The Wine Thief Problem

This puzzle is again from Dudeney's "The Worlds Best Puzzles", in the December 1908 Strand Magazine. It's another one from Bachet, who gave us The Four Weights Problem.

A wine connoisseur has a wine-bin of eight compartments, containing 60 bottles of wine, as shown below:

3x3 square of numbers, with a in the corners and b in the middle edges, center blank

His dishonest employee steals 4 bottles and rearranges the remainder. The connoisseur notices that the bottles have been rearranged, but on counting, he notes that there are still 21 bottles on each side, so he decides that everything is fine.

The employee, emboldened, steals 4 more---and then another 4, and then another 4, for a total of 16 bottles. Each time, he rearranges the remaining bottles so that there are 21 bottles on each side.

How did the employee arrange the bottles after each theft, so that the connoisseur never noticed?

Yes, the connoisseur was amazingly unobservant, or amazingly naive, but let's just roll with it. Solution after Chirico's The Mathematicians.

Allegorical sketch of beings in a courtyard, both made of mathematical instruments

The Mathematicians (1917)
Artist: Giorgio de Chirico. Source: WikiArt

Solution #

A little thought should convince you that there is a symmetric solution: the thief steals a bottle from each center bin and then moves another bottle from the center into a corner bin appropriately. So the wine bins always look like this:

for some values of $a$ and $b$ . Let's set that up algebraically.

$2 a + b = 21$ (the sum of each side is 21)
$4 a + 4 b = w$ , where $w$ is the number of wine bottles remaining.

Look familiar? Since $a$ and $b$ , and $w$ are all nonnegative integers, and so are the coefficients, this is another system of Diophantine equations, similar to 100 Bushels of Corn.

We know what the $w$ are from the problem statement: [60, 56, 52, 48, 44].Define $n = w / 4$ to make things easier (note $n$ is also a nonnegative integer). Then a bit of algebra gives you:

\begin{aligned} a & = 21 - n \\ b & = 2 n - 21 \\ w & = 4 n \\ n & \in 15 : 11 \end{aligned}

(I'm counting $n$ backwards because that's the progression of the puzzle).

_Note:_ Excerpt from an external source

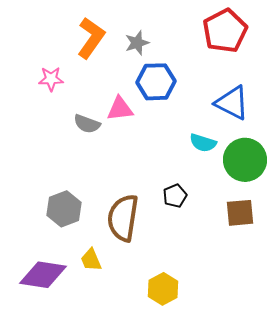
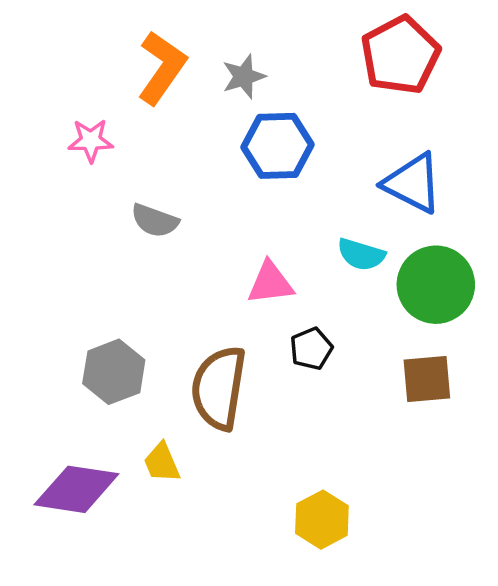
pink triangle: (120, 109) -> (270, 283), moved
yellow hexagon: (163, 289) -> (322, 520), moved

Notice that this follows the general form of Diophantine system solutions that John Mount describes here: we've established the linear structure, set up the correct modular relations and parameterization, and found the integral endpoints that enforce the sign constraints. Of course, in this case, the endpoints were pretty much given to us.

Now we can just fill in the table of cases. I'll even do this one by hand.

wine bottles	n	a (corner)	b (center)
60	15	6	9
56	14	7	7
52	13	8	5
48	12	9	3
44	11	10	1

And after this, of course, even our oblivious connoisseur won't be able to avoid noticing his losses.

"Half-symmetric" Solutions #

There is another set of solutions, where instead of all the corners having the same number of bottles, the diagonally opposite corners do:

3x3 square of numbers, with a in the top left and bottom right corners, c in the other corners, and b in the middle edges, center blank

This will (with some algebra) give the system:

\begin{aligned} a + c & = 42 - n \\ b & = n - 21 \\ w & = 2 n \\ n & \in 30 : 22 \end{aligned}

which in turn produces the table:

wine bottles	n	a+c	b
60	30	12	9
56	28	14	7
52	26	16	5
48	24	18	3
44	22	20	1

The point is that any combination of $a$ and $c$ that produces the correct sum will work. If $a = c$ , then we have the completely symmetric solution above.

So the thief, if he wanted to, could mix up the arrangements, to (maybe) make the thefts less apparent.